Tres partes bien clasificadas vienen a constituir el complejo teológico de la historia de la salvación. Una, que puede llamarse metahistoria; otra, que llamamos historia, y una tercera que llamaremos parahistoria de la salvación. A la metahistoria de la s. pertenecen el orden divino que regula el desarrollo religioso de la humanidad, la donación o entrega de los dones salvadores y los hechos de los que Dios ha sido único autor: creación, elevación y Redención. La historia se constituye por el desarrollo y vivencia de los dones tal como aparecen en la vida del pueblo de Israel y de la Iglesia, entreverada constantemente de fidelidades y defecciones. A la parahistoria pertenece todo lo natural éticamente aprovechable y lo sobrenatural que se encontraba ya en la gentilidad en los tiempos de Israel y se encuentra ahora en la paganía en los tiempos cristianos; que no era ni es tan abundante ni tan patente como en Israel y como en la Iglesia (Conc. Vaticano II, Lumen gentium, 8 y 16; Nostra aetate, 2). Todo este complejo de elementos constituye la historia protagonizada por el sujeto colectivo de la salvación.
b) El sujeto individual. Es frecuente hablar del alma cuando se habla del sujeto de la gracia y de la gloria; de la primera y de la segunda salvación. El pecado se dice que es la muerte del alma. Y cuando desaparece con la gracia, es el alma la que resucita. Lo mismo sucede cuando se habla de la gloria, que nos da la segunda salvación. Esta manera de expresarnos es correcta si partimos del supuesto de que se utiliza un tropo: por alma en este caso se entiende el hombre todo entero en cuanto ser animado y especial. Es un caso de sinécdoque: se toma la parte por el todo. Es el hombre entero -cuerpo y alma- quien se salva del pecado con la gracia y quien se libera de la condena con la gloria.

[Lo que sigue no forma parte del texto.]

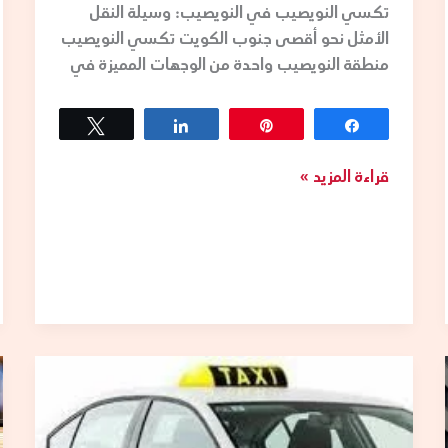
تكسي النويصيب في النويصيب: وسيلة النقل
الأمثل نحو أقصى جنوب الكويت تكسي النويصيب
منطقة النويصيب واحدة من الوجهات المميزة في
Tweet
Share
Pin
Share
قراءة المزيد »
تاكسي
أونلاين
في
الكويت: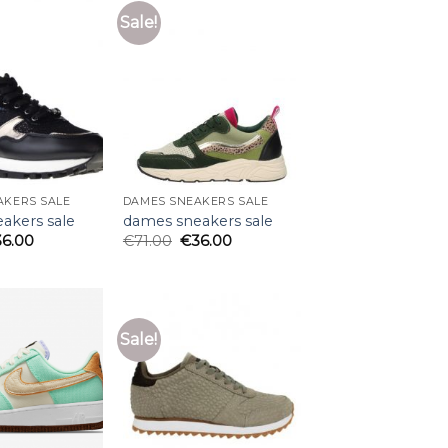
Sale!
AKERS SALE
DAMES SNEAKERS SALE
akers sale
dames sneakers sale
36.00
€
71.00
€
36.00
Sale!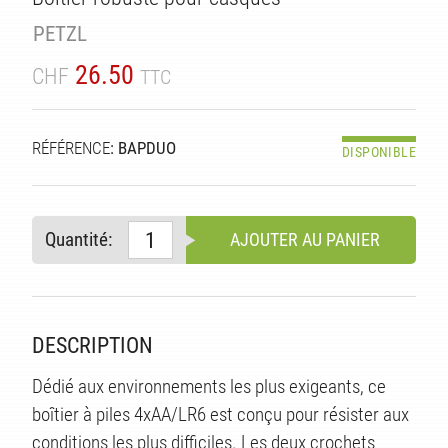
PETZL
26.50
CHF
TTC
RÉFÉRENCE
: BAPDUO
DISPONIBLE
Quantité:
AJOUTER AU PANIER
S
DESCRIPTION
Dédié aux environnements les plus exigeants, ce
boîtier à piles 4xAA/LR6 est conçu pour résister aux
conditions les plus difficiles. Les deux crochets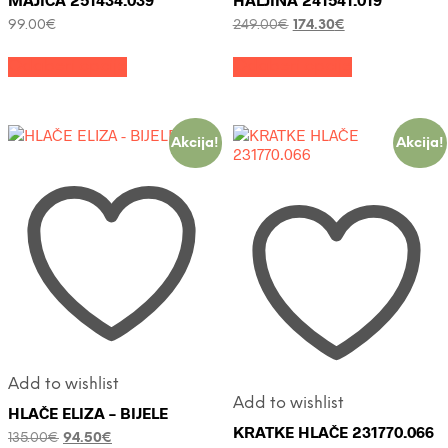
Izvorna
Trenutna
99.00
€
249.00
€
174.30
€
cijena
cijena
Ovaj
Ovaj
bila
je:
Odaberi opcije
Odaberi opcije
proizvod
proizvod
je:
174.30€.
ima
ima
249.00€.
više
više
varijanti.
varijanti.
Opcije
Opcije
Akcija!
Akcija!
se
se
mogu
mogu
odabrati
odabrati
na
na
stranici
stranici
proizvoda
proizvoda
Add to wishlist
Add to wishlist
HLAČE ELIZA – BIJELE
KRATKE HLAČE 231770.066
Izvorna
Trenutna
135.00
€
94.50
€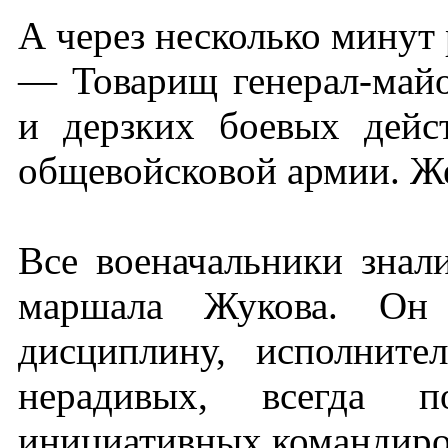
А через несколько минут 
— Товарищ генерал-майо
и дерзких боевых дейс
общевойсковой армии. Ж
Все военачальники знал
маршала Жукова. Он
дисциплину, исполните
нерадивых, всегда п
инициативных командиро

Es verdad que el asiento de la gracia es el alma. Se trata de una cualidad espiritual, y el espíritu es el sujeto que la sustenta (Sum. Th. 1-2 gll0 al-2). Pero no la recibe para quedarse con ella sin comunicarla al cuerpo de quien es forma. La gracia llega también al cuerpo a través del alma, y en consecuencia es al todo, al compuesto, al hombre, a quien salva (3 q8 a2). El alma es, por su ser natural, forma sustancial del cuerpo, al que comunica su perfección haciéndolo humano. Y cuando se eleva con la gracia, comunica al cuerpo informado esta nueva perfección, sobrenatural izándolo. Cuando con su virtud natural lo informa, constituye con él un ser: el hombre. Y cuando le comunica la gracia que tiene, se convierten los dos juntos en un nuevo ser: el hombre nuevo o la nueva creatura (2 Cor 5,17; Gal 6,15). En razón de esta unidad de sujeto, formada por el alma y el cuerpo, éste sirve en ocasiones a aquélla de instrumento de pecado y de instrumento de justificación (Rom 6,13). Por eso no es extraño que S. Pablo asegure que también el cuerpo es miembro de Cristo (1 Cor 6,15) y templo del Espíritu Santo (ib 16). El sujeto, pues, de la s. de la muerte del pecado que se realiza con la gracia es todo el hombre.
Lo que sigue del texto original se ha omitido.